LONDON (Reuters) - Some European NATO members are not pulling their weight in the Libyan air campaign, Britain’s defence minister said on Wednesday in one of his strongest attacks yet on the alliance.
Defence Secretary Liam Fox said Britain’s military was being stretched by the near four-month-old United Nations mandated Libya campaign and that he would seek to shift more of the strain to others in the 28-member NATO alliance.
“The United States is willing to spend on defence, Britain is willing to spend on defence and deploy. Far too (many) of our European partners inside NATO are still trying to get a free ride, and they should regard Libya as a wake up call,” Fox said, labelling some NATO members’ contributions “pathetic.”
“If they want the insurance policy, they should perhaps think about paying the premiums,” Fox added, speaking at the Royal United Services Institute defence thinktank in London.

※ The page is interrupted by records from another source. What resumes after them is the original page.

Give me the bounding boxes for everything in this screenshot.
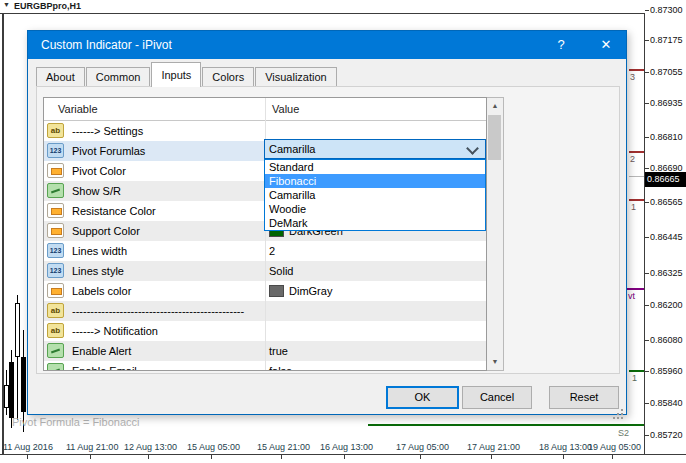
header-variable: Variable: [58, 98, 98, 120]
dropdown-option[interactable]: DeMark: [265, 216, 485, 230]
dropdown-option[interactable]: Fibonacci: [265, 174, 485, 188]
row-value[interactable]: false: [269, 361, 292, 371]
price-axis-tick: [645, 10, 649, 11]
color-type-icon: [47, 203, 64, 218]
time-axis-tick: [148, 455, 149, 459]
pivot-formulas-combobox[interactable]: Camarilla: [264, 139, 486, 159]
price-axis-label: 0.85720: [650, 430, 683, 440]
time-axis-label: 12 Aug 13:00: [124, 442, 177, 452]
time-axis-label: 11 Aug 21:00: [66, 442, 118, 452]
scrollbar-thumb[interactable]: [488, 115, 501, 160]
candle-body: [21, 357, 26, 412]
price-axis-label: 0.86445: [650, 232, 683, 242]
time-axis-label: 15 Aug 05:00: [187, 442, 240, 452]
r3-line: [629, 69, 644, 71]
current-price-badge: 0.86665: [645, 172, 686, 187]
indicator-comment: Pivot Formula = Fibonacci: [12, 416, 139, 428]
table-scrollbar[interactable]: ▲ ▼: [487, 97, 504, 371]
scroll-up-icon[interactable]: ▲: [487, 98, 503, 114]
scroll-down-icon[interactable]: ▼: [487, 354, 503, 370]
price-axis-tick: [645, 237, 649, 238]
r2-line: [629, 151, 644, 153]
price-axis-tick: [645, 435, 649, 436]
candle-body: [9, 362, 14, 418]
reset-button[interactable]: Reset: [549, 386, 619, 409]
color-swatch: [269, 285, 284, 297]
price-axis-tick: [645, 72, 649, 73]
row-variable-name: ----------------------------------------…: [72, 301, 244, 321]
combobox-value: Camarilla: [269, 143, 315, 155]
neutral-line: [629, 176, 644, 177]
price-axis-tick: [645, 103, 649, 104]
dialog-titlebar[interactable]: Custom Indicator - iPivot ? ✕: [28, 31, 626, 59]
row-value[interactable]: 2: [269, 241, 275, 261]
candle-body: [15, 303, 20, 357]
price-axis-tick: [645, 340, 649, 341]
tab-about[interactable]: About: [36, 67, 85, 87]
price-axis-label: 0.85840: [650, 398, 683, 408]
price-axis-tick: [645, 137, 649, 138]
row-variable-name: Labels color: [72, 281, 131, 301]
price-axis-label: 0.87055: [650, 67, 683, 77]
tab-colors[interactable]: Colors: [202, 67, 254, 87]
price-axis-label: 0.86935: [650, 98, 683, 108]
tab-visualization[interactable]: Visualization: [255, 67, 337, 87]
ab-type-icon: ab: [47, 303, 64, 318]
color-type-icon: [47, 223, 64, 238]
help-button[interactable]: ?: [546, 31, 576, 59]
123-type-icon: 123: [47, 243, 64, 258]
row-variable-name: Enable Email: [72, 361, 137, 371]
price-axis-tick: [645, 371, 649, 372]
price-axis-label: 0.86080: [650, 335, 683, 345]
price-axis-label: 0.87300: [650, 5, 683, 15]
row-variable-name: Enable Alert: [72, 341, 131, 361]
bool-type-icon: [47, 343, 64, 358]
ab-type-icon: ab: [47, 123, 64, 138]
row-value[interactable]: DimGray: [269, 281, 332, 301]
time-axis-label: 18 Aug 13:00: [539, 442, 592, 452]
r3-label: 3: [630, 72, 635, 82]
r1-label: 1: [631, 202, 636, 212]
dropdown-option[interactable]: Standard: [265, 160, 485, 174]
price-axis-tick: [645, 273, 649, 274]
bool-type-icon: [47, 183, 64, 198]
s1-line: [629, 370, 644, 372]
close-icon[interactable]: ✕: [591, 31, 621, 59]
price-axis-label: 0.86810: [650, 132, 683, 142]
row-value[interactable]: Solid: [269, 261, 293, 281]
row-variable-name: Resistance Color: [72, 201, 156, 221]
color-type-icon: [47, 283, 64, 298]
time-axis-label: 11 Aug 2016: [3, 442, 53, 452]
ab-type-icon: ab: [47, 323, 64, 338]
bool-type-icon: [47, 363, 64, 371]
row-variable-name: Support Color: [72, 221, 140, 241]
chart-top-border: [0, 13, 644, 14]
123-type-icon: 123: [47, 143, 64, 158]
time-axis-tick: [281, 455, 282, 459]
tab-common[interactable]: Common: [86, 67, 151, 87]
time-axis-tick: [27, 455, 28, 459]
row-variable-name: Lines width: [72, 241, 127, 261]
symbol-dropdown-icon[interactable]: ▼: [3, 1, 10, 8]
time-axis-label: 15 Aug 21:00: [257, 442, 310, 452]
price-axis-tick: [645, 305, 649, 306]
header-value: Value: [272, 98, 299, 120]
row-value[interactable]: true: [269, 341, 288, 361]
time-axis-tick: [90, 455, 91, 459]
resize-grip[interactable]: [621, 409, 623, 411]
chevron-down-icon[interactable]: [466, 142, 479, 155]
time-axis-label: 19 Aug 05:00: [588, 442, 641, 452]
dropdown-option[interactable]: Woodie: [265, 202, 485, 216]
dropdown-option[interactable]: Camarilla: [265, 188, 485, 202]
cancel-button[interactable]: Cancel: [462, 386, 532, 409]
time-axis-tick: [612, 455, 613, 459]
ok-button[interactable]: OK: [386, 386, 459, 409]
color-type-icon: [47, 163, 64, 178]
tab-inputs[interactable]: Inputs: [151, 62, 201, 87]
price-axis-line: [644, 13, 645, 455]
time-axis-tick: [491, 455, 492, 459]
r1-line: [629, 199, 644, 201]
price-axis-label: 0.86200: [650, 300, 683, 310]
time-axis-line: [0, 454, 686, 455]
row-variable-name: Pivot Forumlas: [72, 141, 145, 161]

Fox’s comments echo those of former U.S. Defense Secretary Robert Gates, who in a valedictory speech in June said European NATO members risked “collective military irrelevance” if they did not deepen their commitment and boost spending.
NATO air strikes to protect Libyan civilians from Muammar Gaddafi’s forces have strained the budgets of participating countries, many of which are trying to tackle budget deficits by reining in defence spending.
The strain had raised media speculation over Britain’s commitment to the campaign. Fox reiterated that the country would stay the course, but would seek to shift more of the heavy lifting to other countries.
“Sustaining the tempo does increase the pressure on personnel and equipment ... No one wants the operations in Libya to take a day longer than necessary. But the bottom line is this; We can and will sustain operations in Libya for as long as it takes,” he said.
“As members of the alliance participating adjust to the pressures being placed on their armed forces, we will look to the breadth of capability that the alliance possesses as a whole to sustain the tempo of operations,” he added.
Gaddafi is still in power despite months of air strikes and fighting with rebel forces, putting greater focus on a political solution to the conflict, which started after a February uprising against Gaddafi’s four-decades of autocratic rule.
On Tuesday, France said Gaddafi’s emissaries had been in contact with NATO members to say he is ready to leave power, the latest sign of a possible negotiated end to the crisis.